Emas Dunia Tertekan Usai USD Menguat

   •    Selasa, 15 May 2018 07:30 WIB
harga emasemaskomoditasekonomi dunia
Emas Dunia Tertekan Usai USD Menguat
Ilustrasi (AFP/DEUTCHE BUNDESBANK)

Chicago: Emas berjangka di divisi Comex New York Mercantile Exchange berakhir sedikit lebih rendah pada Senin waktu setempat (Selasa WIB), karena dolar Amerika Serikat (USD) melayang lebih tinggi. Kontrak emas yang paling aktif untuk pengiriman Juni, turun USD2,5 atau 0,19 persen, menjadi ditutup di USD1.318,2 per ounce.

Mengutip Antara, Selasa, 15 Mei 2018, indeks dolar AS, yang mengukur uang terhadap enam mata uang utama saingannya, naik 0,05 persen menjadi 92,581 pada pukul 20.00 GMT. Emas dan USD biasanya bergerak berlawanan arah, yang berarti jika USD naik maka emas berjangka akan turun, karena emas yang dihargakan dalam USD menjadi lebih mahal.

Sementara itu, imbal hasil surat utang negara AS melihat keuntungan yang cukup besar karena para pedagang mencari petunjuk lebih lanjut tentang niat kenaikan suku bunga the Fed.
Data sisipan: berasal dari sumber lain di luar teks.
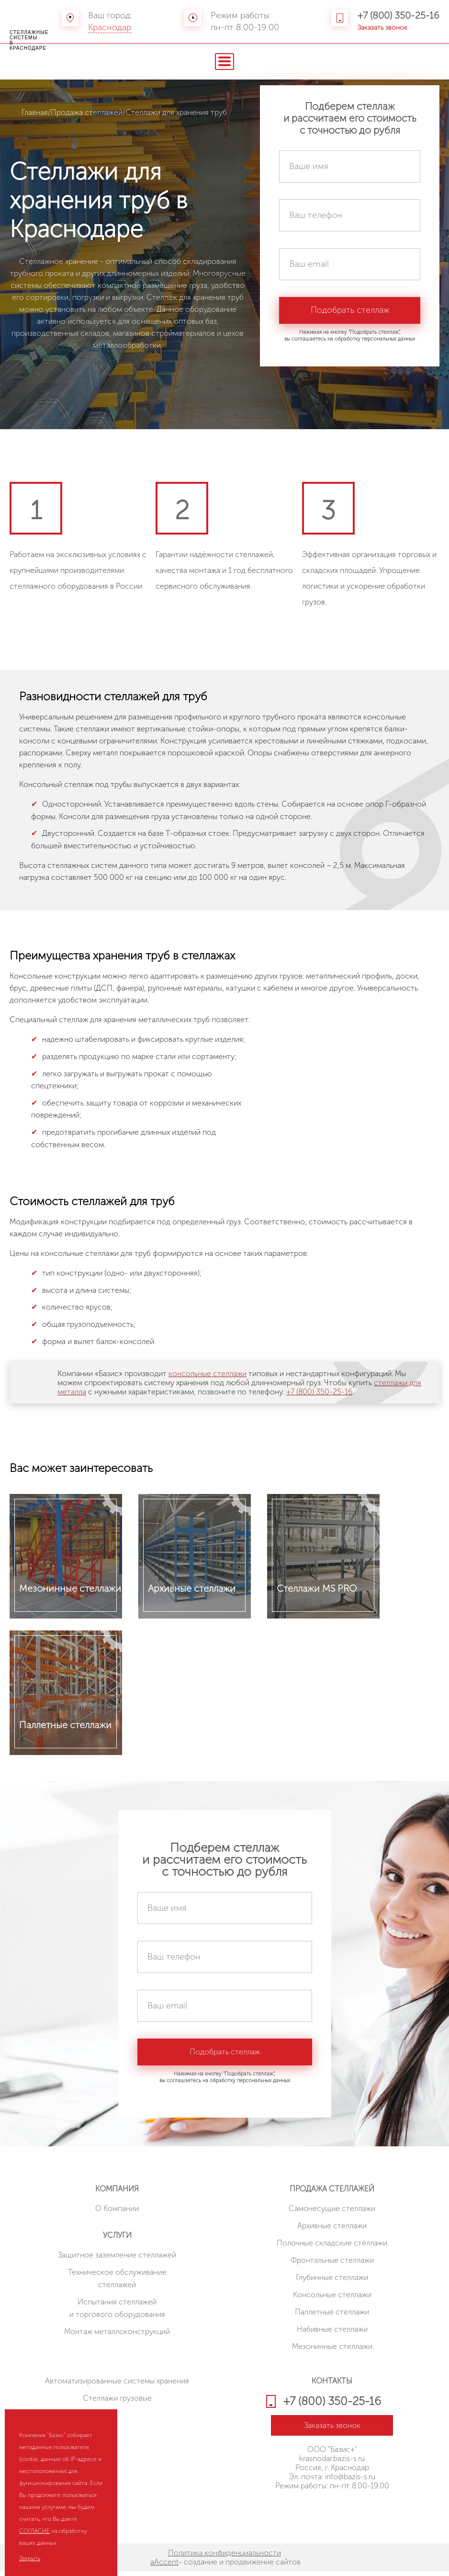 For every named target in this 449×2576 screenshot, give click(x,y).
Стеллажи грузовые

Imbal hasil obligasi Pemerintah AS bertenor 10 tahun yang menjadi acuan, bertambah 1,6 basis poin menjadi 2,983 persen.



Sedangkan imbal hasil obligasi pemerintah yang lebih tinggi dapat mendorong pelemahan untuk emas, yang seperti komoditas-komoditas lainnya tidak menawarkan imbal hasil. Adapun kenaikan imbal hasil obligasi pemerintah biasanya memberikan efek terhadap pergerakan imbal hasil investasi lainnya.

Adapun logam mulia lainnya, perak untuk pengiriman Juli turun sebanyak 10,7 sen AS atau 0,64 persen, menjadi menetap di USD16,645 per ounce. Platinum untuk penyerahan Juli, turun sebanyak USD11 atau 1,19 persen, menjadi ditutup di USD914,9 per ounce.